**How to complete this task**
Whenever the word "Hospital" appears in a line of the listing, copy that line.

**Records for the exercise**
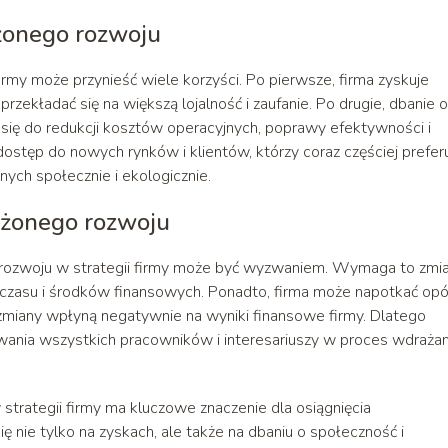
żonego rozwoju
my może przynieść wiele korzyści. Po pierwsze, firma zyskuje
ekładać się na większą lojalność i zaufanie. Po drugie, dbanie o
 się do redukcji kosztów operacyjnych, poprawy efektywności i
ostęp do nowych rynków i klientów, którzy coraz częściej prefer
nych społecznie i ekologicznie.
żonego rozwoju
rozwoju w strategii firmy może być wyzwaniem. Wymaga to zmi
ji czasu i środków finansowych. Ponadto, firma może napotkać opó
e zmiany wpłyną negatywnie na wyniki finansowe firmy. Dlatego
ania wszystkich pracowników i interesariuszy w proces wdrażan
trategii firmy ma kluczowe znaczenie dla osiągnięcia
ę nie tylko na zyskach, ale także na dbaniu o społeczność i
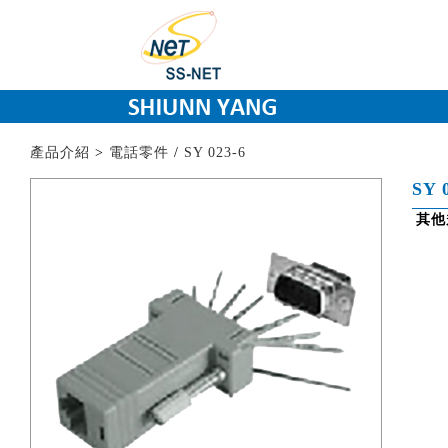
產品介紹
>
電話零件
/
SY 023-6
SY 
其他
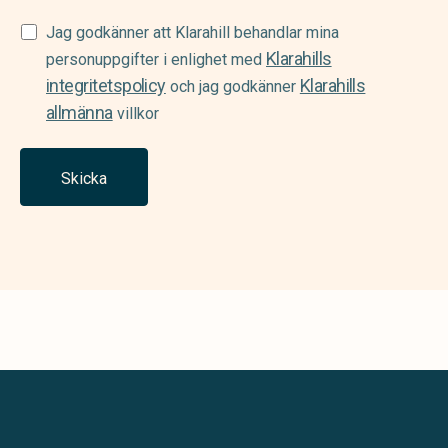
Samtycke
Jag godkänner att Klarahill behandlar mina
Klarahills
(Required)
personuppgifter i enlighet med
integritetspolicy
Klarahills
och jag godkänner
allmänna
villkor
Skicka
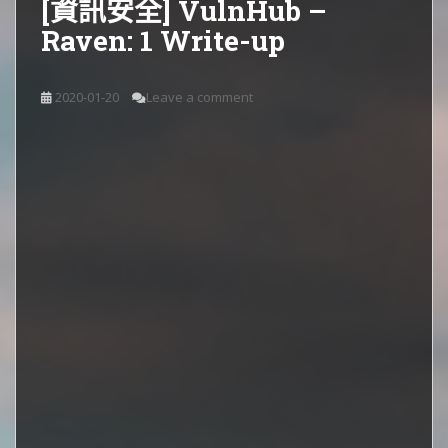
[資訊安全] VulnHub –
Raven: 1 Write-up
2020-01-20
Leave a comment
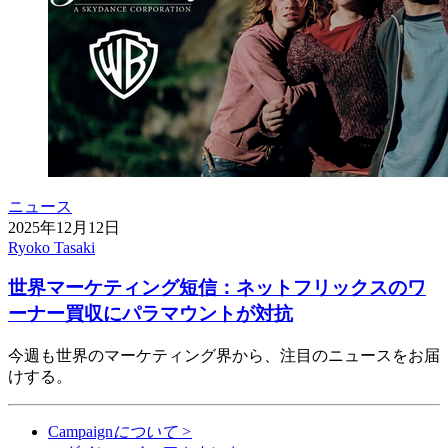
ニュース
2025年12月12日
Ryoko Tasaki
世界マーケティング短信：ネットフリックスのワ
ーナー買収にパラマウントが対抗
今週も世界のマーケティング界から、注目のニュースをお届
けする。
Campaign
について
>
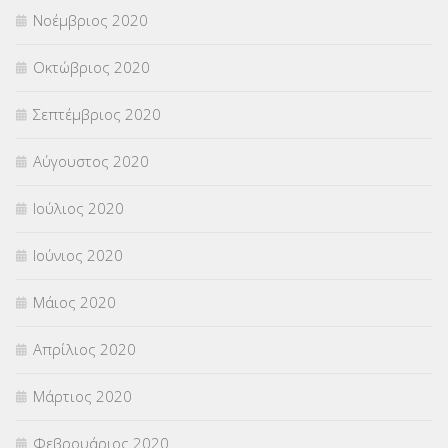
Νοέμβριος 2020
Οκτώβριος 2020
Σεπτέμβριος 2020
Αύγουστος 2020
Ιούλιος 2020
Ιούνιος 2020
Μάιος 2020
Απρίλιος 2020
Μάρτιος 2020
Φεβρουάριος 2020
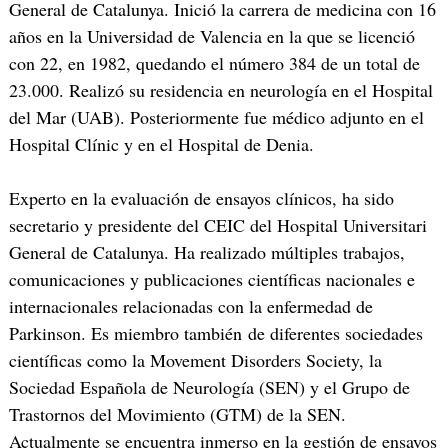
General de Catalunya. Inició la carrera de medicina con 16
años en la Universidad de Valencia en la que se licenció
con 22, en 1982, quedando el número 384 de un total de
23.000. Realizó su residencia en neurología en el Hospital
del Mar (UAB). Posteriormente fue médico adjunto en el
Hospital Clínic y en el Hospital de Denia.
Experto en la evaluación de ensayos clínicos, ha sido
secretario y presidente del CEIC del Hospital Universitari
General de Catalunya. Ha realizado múltiples trabajos,
comunicaciones y publicaciones científicas nacionales e
internacionales relacionadas con la enfermedad de
Parkinson. Es miembro también de diferentes sociedades
científicas como la Movement Disorders Society, la
Sociedad Española de Neurología (SEN) y el Grupo de
Trastornos del Movimiento (GTM) de la SEN.
Actualmente se encuentra inmerso en la gestión de ensayos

**Output**
23.000. Realizó su residencia en neurología en el Hospital
Hospital Clínic y en el Hospital de Denia.
secretario y presidente del CEIC del Hospital Universitari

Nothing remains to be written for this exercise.